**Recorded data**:
>>>>>

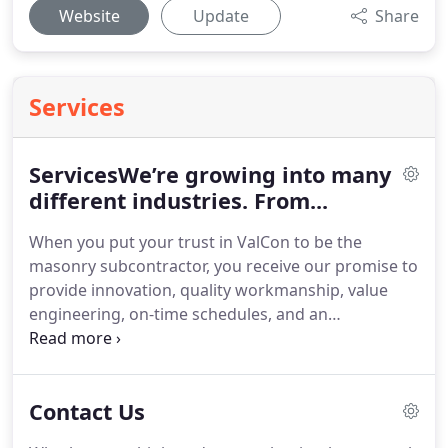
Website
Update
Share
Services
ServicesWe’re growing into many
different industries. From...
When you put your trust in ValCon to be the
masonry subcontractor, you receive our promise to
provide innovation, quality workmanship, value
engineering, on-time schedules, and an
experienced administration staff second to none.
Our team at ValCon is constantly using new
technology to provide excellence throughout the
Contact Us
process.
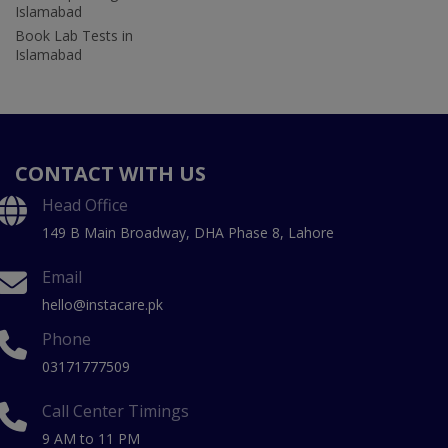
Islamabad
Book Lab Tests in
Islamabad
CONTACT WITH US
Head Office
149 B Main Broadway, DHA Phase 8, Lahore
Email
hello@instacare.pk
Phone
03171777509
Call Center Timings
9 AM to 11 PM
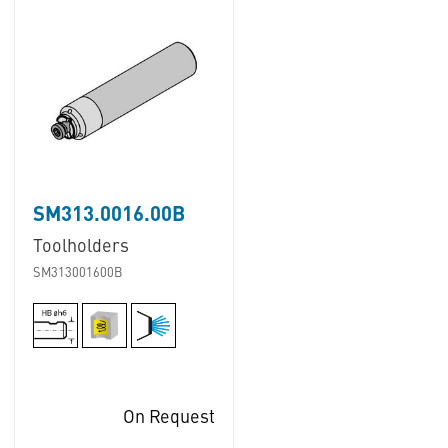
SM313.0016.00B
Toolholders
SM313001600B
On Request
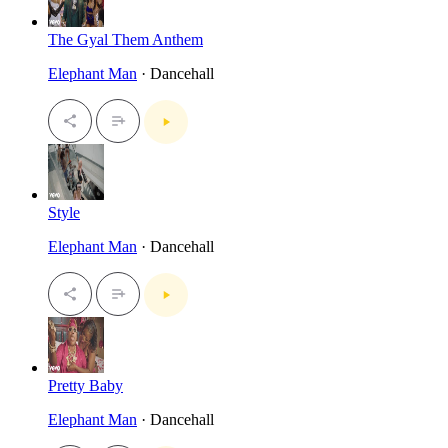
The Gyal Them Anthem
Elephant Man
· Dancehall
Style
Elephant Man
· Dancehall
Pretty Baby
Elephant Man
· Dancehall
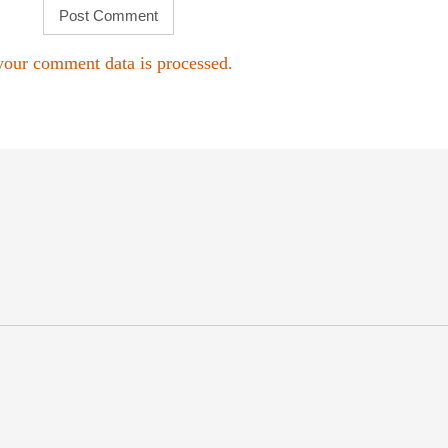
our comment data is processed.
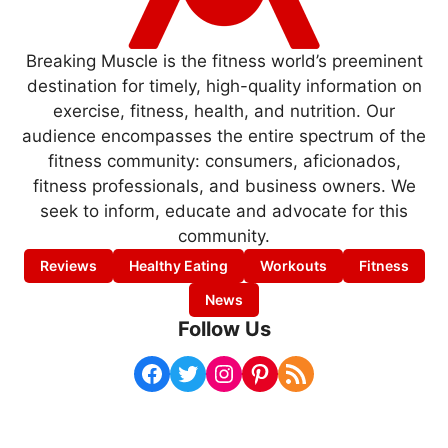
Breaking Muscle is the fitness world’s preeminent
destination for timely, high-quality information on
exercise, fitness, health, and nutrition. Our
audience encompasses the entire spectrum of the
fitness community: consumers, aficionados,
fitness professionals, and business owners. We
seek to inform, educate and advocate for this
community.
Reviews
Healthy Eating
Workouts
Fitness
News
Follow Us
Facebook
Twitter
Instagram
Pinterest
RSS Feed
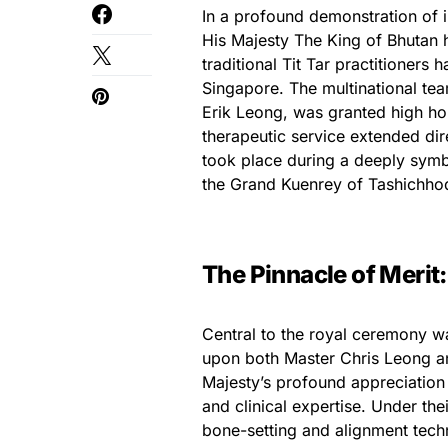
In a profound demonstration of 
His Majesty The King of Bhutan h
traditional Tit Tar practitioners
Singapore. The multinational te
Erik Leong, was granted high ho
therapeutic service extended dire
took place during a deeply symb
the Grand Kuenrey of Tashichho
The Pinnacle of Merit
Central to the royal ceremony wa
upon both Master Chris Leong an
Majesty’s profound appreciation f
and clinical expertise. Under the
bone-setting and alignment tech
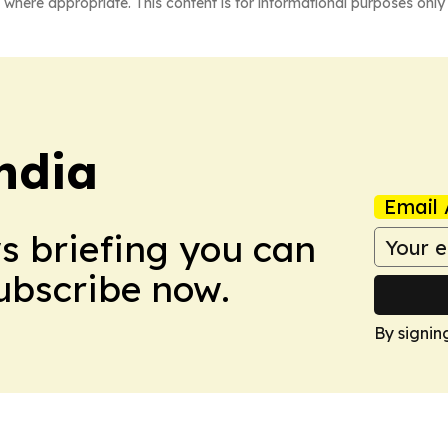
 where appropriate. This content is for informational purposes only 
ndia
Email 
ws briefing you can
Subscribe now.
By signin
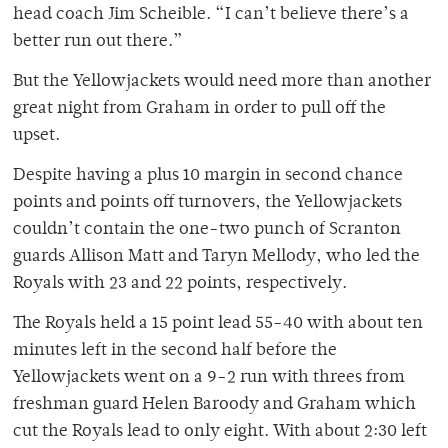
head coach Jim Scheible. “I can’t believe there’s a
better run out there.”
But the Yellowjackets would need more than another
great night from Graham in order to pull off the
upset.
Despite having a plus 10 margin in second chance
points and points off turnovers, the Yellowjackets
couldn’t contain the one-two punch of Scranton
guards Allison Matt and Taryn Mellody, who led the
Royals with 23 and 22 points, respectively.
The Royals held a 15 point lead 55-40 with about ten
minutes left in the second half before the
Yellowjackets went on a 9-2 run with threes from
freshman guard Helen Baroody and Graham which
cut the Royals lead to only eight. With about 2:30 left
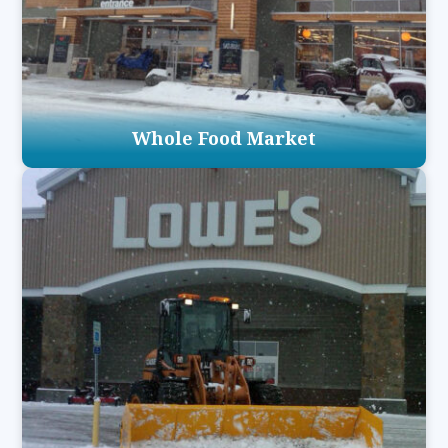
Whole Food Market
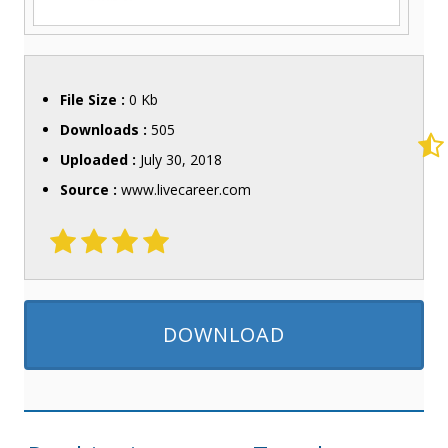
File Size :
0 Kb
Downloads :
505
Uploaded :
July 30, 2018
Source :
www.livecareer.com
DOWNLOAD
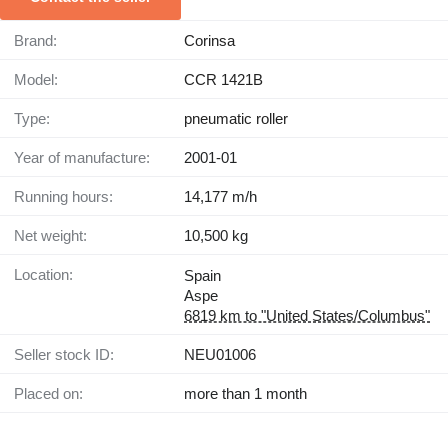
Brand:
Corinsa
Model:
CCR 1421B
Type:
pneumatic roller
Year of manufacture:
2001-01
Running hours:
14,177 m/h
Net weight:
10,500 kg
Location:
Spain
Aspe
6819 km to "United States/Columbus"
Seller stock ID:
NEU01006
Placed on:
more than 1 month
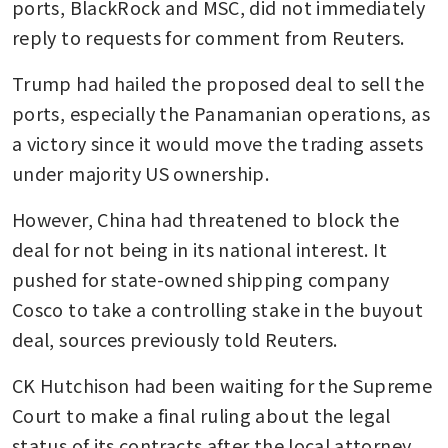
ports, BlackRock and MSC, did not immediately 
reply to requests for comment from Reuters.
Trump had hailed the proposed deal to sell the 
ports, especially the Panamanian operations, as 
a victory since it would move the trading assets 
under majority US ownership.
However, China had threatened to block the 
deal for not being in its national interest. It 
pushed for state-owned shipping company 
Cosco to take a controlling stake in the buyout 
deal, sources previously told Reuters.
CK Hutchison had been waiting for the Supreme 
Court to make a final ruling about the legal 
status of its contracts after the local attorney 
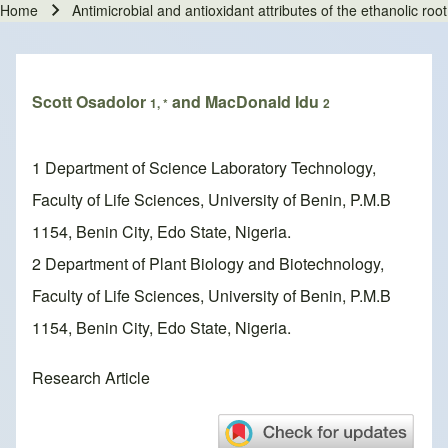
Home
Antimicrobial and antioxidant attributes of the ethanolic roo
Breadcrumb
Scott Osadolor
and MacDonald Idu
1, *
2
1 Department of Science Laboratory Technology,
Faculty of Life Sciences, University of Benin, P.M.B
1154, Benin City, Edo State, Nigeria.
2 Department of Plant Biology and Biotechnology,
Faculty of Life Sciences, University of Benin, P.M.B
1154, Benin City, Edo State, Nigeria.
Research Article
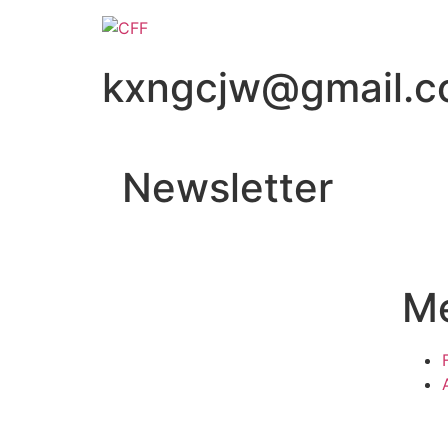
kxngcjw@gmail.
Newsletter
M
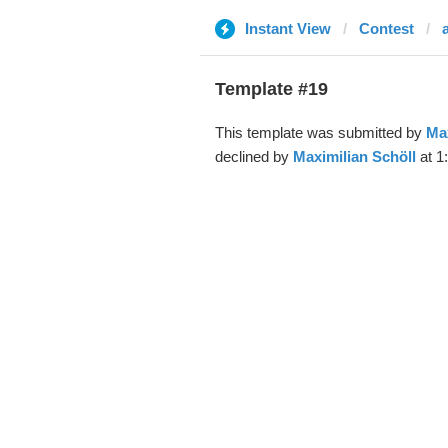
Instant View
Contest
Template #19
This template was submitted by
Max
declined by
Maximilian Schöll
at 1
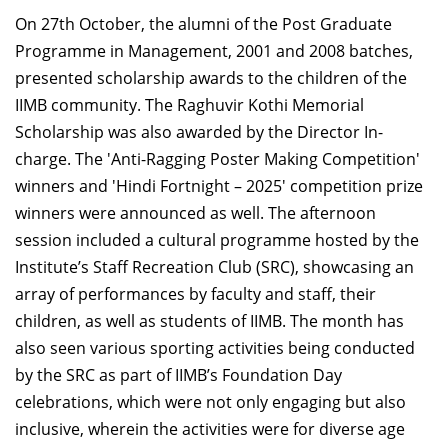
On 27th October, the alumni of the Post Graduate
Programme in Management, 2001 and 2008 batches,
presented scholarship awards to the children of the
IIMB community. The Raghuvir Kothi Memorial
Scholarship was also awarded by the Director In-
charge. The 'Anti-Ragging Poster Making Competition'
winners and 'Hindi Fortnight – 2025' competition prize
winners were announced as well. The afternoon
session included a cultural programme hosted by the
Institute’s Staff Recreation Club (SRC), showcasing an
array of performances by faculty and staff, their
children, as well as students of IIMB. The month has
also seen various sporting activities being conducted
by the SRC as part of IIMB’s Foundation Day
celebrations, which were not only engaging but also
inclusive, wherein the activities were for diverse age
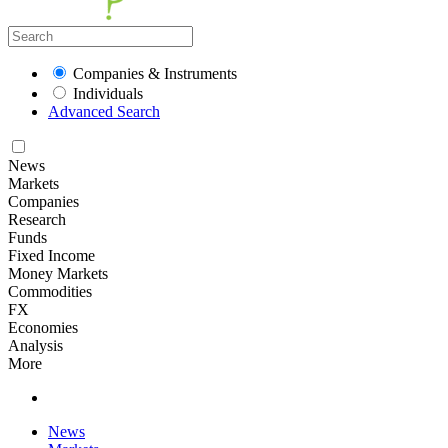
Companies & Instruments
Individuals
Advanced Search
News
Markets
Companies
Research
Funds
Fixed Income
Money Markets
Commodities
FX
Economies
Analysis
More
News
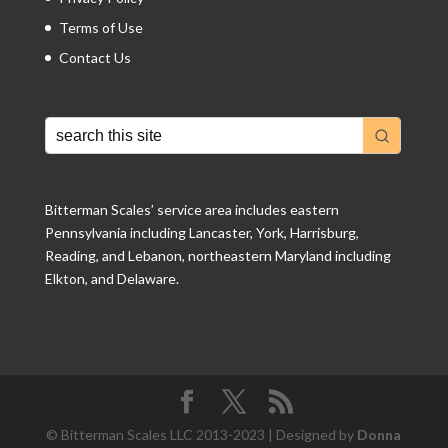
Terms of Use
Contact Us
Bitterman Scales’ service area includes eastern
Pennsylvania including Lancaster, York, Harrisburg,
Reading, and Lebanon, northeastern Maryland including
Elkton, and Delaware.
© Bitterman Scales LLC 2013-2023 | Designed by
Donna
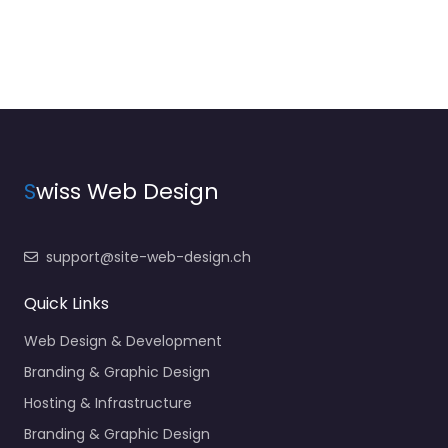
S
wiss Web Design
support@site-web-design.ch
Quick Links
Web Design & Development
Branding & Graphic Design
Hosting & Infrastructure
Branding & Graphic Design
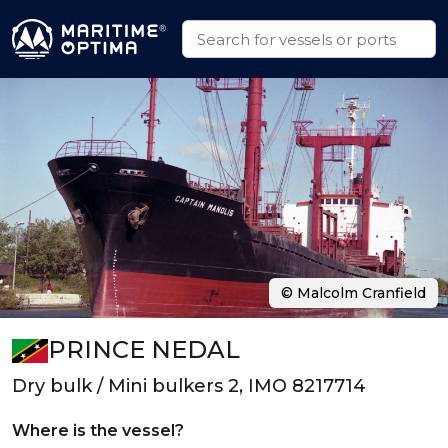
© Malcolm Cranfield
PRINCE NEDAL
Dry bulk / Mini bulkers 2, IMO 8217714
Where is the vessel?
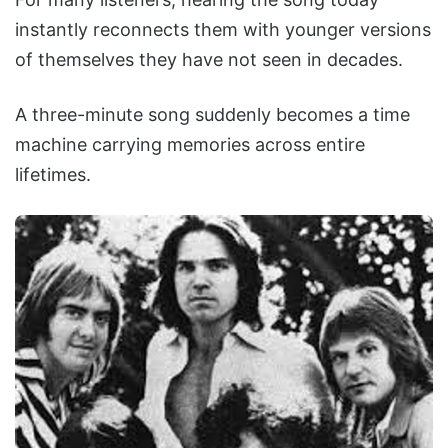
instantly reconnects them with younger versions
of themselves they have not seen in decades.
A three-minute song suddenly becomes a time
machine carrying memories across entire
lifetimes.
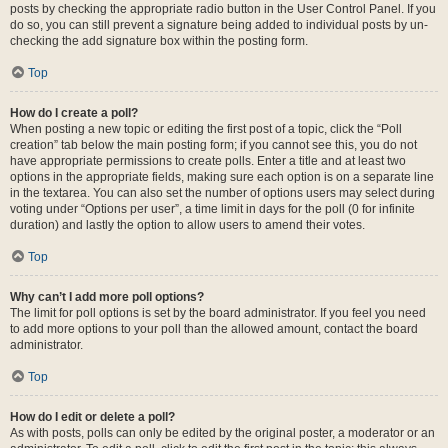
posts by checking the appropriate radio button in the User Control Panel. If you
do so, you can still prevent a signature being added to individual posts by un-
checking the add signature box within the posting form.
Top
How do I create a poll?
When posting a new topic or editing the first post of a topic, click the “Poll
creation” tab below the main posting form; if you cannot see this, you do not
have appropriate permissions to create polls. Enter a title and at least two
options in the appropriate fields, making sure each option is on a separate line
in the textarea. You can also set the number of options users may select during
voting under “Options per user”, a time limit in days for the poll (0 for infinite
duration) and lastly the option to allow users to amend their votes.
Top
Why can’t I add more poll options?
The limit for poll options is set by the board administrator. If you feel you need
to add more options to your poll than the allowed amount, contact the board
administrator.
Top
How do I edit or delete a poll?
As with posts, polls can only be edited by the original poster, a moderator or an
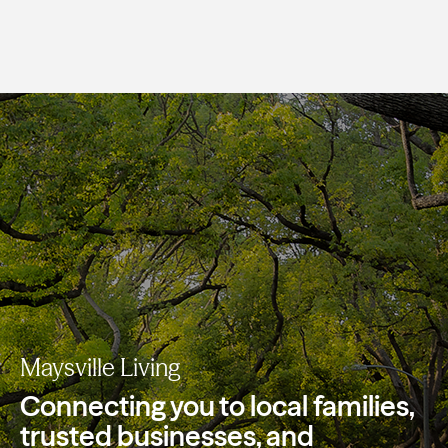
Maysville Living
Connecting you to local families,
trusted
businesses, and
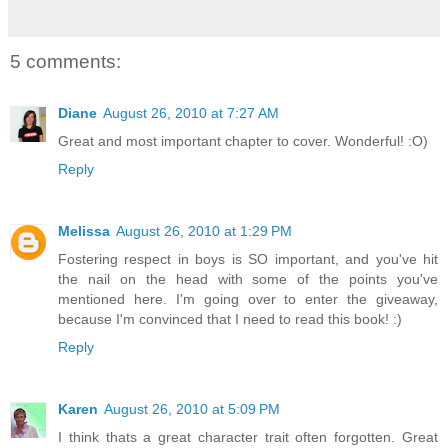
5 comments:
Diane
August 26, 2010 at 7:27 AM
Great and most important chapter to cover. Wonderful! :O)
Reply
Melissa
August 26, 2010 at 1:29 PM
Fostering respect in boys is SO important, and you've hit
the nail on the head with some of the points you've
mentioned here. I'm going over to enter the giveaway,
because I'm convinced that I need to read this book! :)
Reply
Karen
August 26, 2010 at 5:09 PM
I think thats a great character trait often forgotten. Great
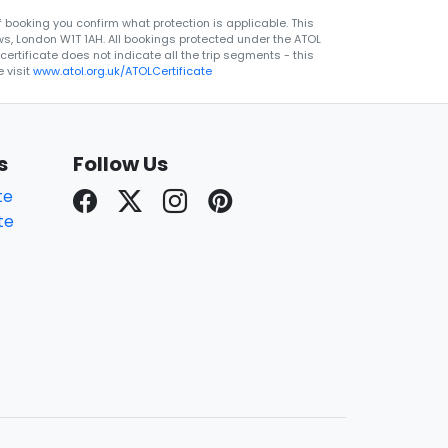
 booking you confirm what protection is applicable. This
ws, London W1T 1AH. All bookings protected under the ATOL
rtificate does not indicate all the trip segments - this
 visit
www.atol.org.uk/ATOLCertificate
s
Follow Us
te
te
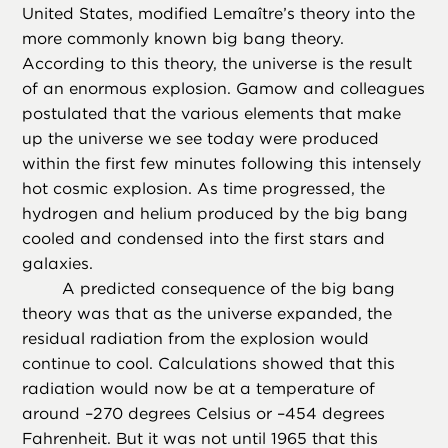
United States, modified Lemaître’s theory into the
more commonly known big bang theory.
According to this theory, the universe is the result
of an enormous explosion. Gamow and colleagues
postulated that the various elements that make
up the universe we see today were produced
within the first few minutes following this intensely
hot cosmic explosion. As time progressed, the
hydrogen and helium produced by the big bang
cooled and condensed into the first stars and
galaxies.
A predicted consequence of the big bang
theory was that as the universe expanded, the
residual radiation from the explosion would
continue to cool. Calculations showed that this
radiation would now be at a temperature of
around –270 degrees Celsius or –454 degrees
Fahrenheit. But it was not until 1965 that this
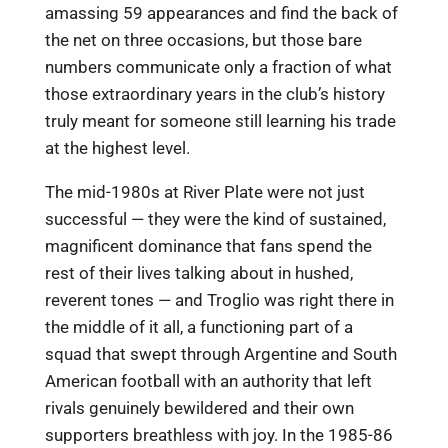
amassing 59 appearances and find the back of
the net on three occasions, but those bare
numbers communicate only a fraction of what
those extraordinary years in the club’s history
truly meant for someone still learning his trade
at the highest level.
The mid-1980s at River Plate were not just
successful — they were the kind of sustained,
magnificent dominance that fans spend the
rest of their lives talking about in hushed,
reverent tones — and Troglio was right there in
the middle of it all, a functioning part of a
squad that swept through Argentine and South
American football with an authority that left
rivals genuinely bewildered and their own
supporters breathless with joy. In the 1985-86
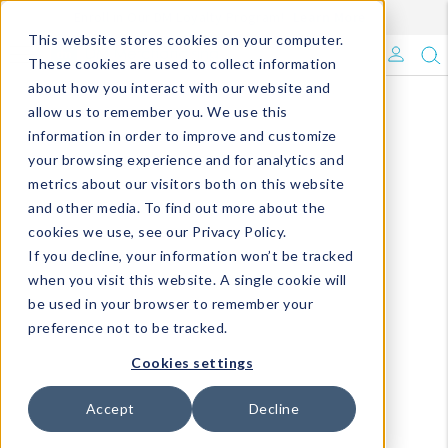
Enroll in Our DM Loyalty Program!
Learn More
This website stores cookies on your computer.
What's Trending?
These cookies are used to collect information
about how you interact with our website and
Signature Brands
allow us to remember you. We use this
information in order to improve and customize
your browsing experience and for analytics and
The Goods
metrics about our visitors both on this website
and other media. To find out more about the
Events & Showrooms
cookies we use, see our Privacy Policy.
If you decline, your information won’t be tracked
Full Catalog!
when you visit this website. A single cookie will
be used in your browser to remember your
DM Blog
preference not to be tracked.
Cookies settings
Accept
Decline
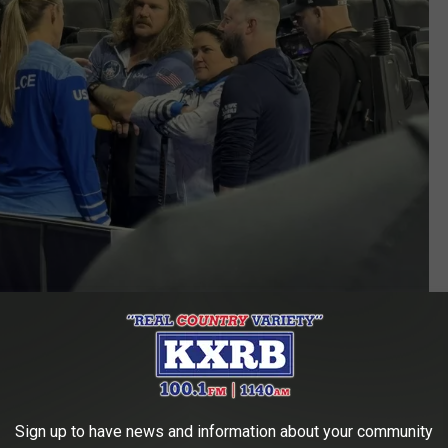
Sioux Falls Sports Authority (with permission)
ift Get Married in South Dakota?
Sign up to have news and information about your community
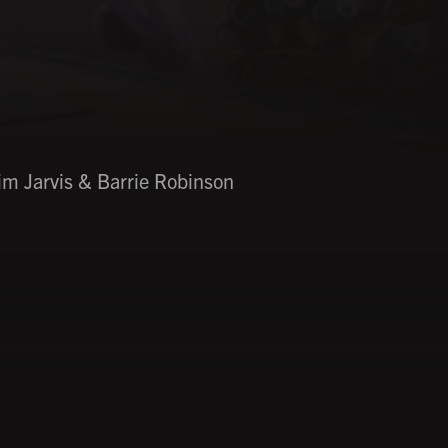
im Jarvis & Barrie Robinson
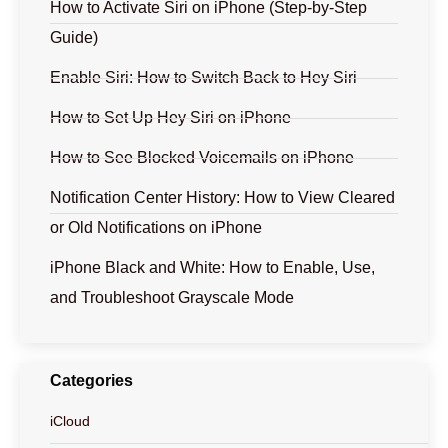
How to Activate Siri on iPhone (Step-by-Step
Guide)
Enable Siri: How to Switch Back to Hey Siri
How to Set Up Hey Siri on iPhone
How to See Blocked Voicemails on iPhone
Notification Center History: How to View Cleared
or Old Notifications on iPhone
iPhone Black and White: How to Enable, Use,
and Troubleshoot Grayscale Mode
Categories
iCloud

<<<<<

**Assignment**:
Within the entries above, the lines from the one containing "Why can’t I add more poll options?" through the one containing "theory was that as the universe expanded, the" are to be transcribed exactly, ends included, pictures excluded.

**Result of the exercise**:
Why can’t I add more poll options?
The limit for poll options is set by the board administrator. If you feel you need
to add more options to your poll than the allowed amount, contact the board
administrator.
Top
How do I edit or delete a poll?
As with posts, polls can only be edited by the original poster, a moderator or an
Maysville Living
Connecting you to local families,
trusted
businesses, and
5 comments:
Diane
August 26, 2010 at 7:27 AM
Great and most important chapter to cover. Wonderful! :O)
Reply
Melissa
August 26, 2010 at 1:29 PM
Fostering respect in boys is SO important, and you've hit
the nail on the head with some of the points you've
mentioned here. I'm going over to enter the giveaway,
because I'm convinced that I need to read this book! :)
Reply
Karen
August 26, 2010 at 5:09 PM
I think thats a great character trait often forgotten. Great
 booking you confirm what protection is applicable. This
ws, London W1T 1AH. All bookings protected under the ATOL
rtificate does not indicate all the trip segments - this
 visit
www.atol.org.uk/ATOLCertificate
s
Follow Us
te
te
United States, modified Lemaître’s theory into the
more commonly known big bang theory.
According to this theory, the universe is the result
of an enormous explosion. Gamow and colleagues
postulated that the various elements that make
up the universe we see today were produced
within the first few minutes following this intensely
hot cosmic explosion. As time progressed, the
hydrogen and helium produced by the big bang
cooled and condensed into the first stars and
galaxies.
A predicted consequence of the big bang
theory was that as the universe expanded, the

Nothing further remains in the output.